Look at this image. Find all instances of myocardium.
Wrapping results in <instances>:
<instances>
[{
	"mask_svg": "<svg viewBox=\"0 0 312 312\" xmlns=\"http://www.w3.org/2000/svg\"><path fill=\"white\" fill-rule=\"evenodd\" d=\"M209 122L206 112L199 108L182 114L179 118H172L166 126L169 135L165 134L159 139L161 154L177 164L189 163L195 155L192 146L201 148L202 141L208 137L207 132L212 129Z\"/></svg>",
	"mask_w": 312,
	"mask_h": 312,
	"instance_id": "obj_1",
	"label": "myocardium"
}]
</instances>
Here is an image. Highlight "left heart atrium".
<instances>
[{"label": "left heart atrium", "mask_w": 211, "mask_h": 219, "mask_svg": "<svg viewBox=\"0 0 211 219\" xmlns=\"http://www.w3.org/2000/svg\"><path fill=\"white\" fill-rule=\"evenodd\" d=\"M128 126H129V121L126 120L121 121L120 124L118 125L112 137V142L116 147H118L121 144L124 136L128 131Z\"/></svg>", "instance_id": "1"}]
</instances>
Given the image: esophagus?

==

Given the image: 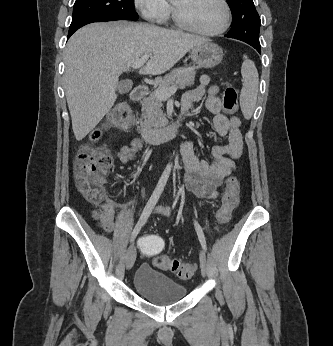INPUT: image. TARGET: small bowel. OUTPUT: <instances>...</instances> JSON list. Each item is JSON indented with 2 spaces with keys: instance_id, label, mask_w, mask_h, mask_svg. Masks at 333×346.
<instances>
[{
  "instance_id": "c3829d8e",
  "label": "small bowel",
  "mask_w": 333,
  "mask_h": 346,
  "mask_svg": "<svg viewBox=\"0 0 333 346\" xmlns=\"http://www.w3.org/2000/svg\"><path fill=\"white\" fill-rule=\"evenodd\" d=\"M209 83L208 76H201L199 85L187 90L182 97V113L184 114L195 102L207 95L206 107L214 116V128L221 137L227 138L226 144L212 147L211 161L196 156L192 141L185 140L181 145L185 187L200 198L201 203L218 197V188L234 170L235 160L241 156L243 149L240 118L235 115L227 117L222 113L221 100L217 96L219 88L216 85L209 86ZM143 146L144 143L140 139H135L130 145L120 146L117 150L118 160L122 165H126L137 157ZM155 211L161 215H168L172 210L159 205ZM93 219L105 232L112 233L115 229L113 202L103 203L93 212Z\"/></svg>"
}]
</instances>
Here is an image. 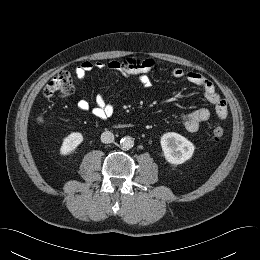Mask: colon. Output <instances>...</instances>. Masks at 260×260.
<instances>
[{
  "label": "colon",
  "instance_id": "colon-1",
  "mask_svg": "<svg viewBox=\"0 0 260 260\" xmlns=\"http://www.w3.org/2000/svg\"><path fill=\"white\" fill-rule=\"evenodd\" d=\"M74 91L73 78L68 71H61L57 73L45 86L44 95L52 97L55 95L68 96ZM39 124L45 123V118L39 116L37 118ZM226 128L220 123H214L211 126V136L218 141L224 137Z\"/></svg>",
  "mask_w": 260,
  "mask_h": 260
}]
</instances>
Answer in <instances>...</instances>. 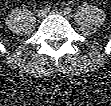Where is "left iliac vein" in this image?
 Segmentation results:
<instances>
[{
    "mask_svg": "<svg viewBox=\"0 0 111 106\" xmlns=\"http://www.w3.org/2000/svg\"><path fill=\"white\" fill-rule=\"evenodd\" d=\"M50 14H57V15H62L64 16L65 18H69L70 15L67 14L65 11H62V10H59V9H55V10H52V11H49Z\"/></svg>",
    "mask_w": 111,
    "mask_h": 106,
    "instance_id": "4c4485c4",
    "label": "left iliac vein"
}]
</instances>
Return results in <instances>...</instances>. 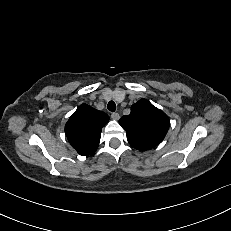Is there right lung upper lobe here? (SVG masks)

* _HOW TO COMPLETE THIS TASK_: Looking at the entries above, can you reproduce exactly the lines from the one that holds "Here is an image. Highlight" through the one that holds "Given the image: esophagus?", and only those?

* _SOLUTION TO THIS TASK_:
Here is an image. Highlight "left heart atrium".
<instances>
[{"label": "left heart atrium", "mask_w": 211, "mask_h": 219, "mask_svg": "<svg viewBox=\"0 0 211 219\" xmlns=\"http://www.w3.org/2000/svg\"><path fill=\"white\" fill-rule=\"evenodd\" d=\"M128 126H129V121L126 120L121 121L120 124L118 125L112 137V142L116 147H118L121 144L124 136L128 131Z\"/></svg>", "instance_id": "1"}]
</instances>
Given the image: esophagus?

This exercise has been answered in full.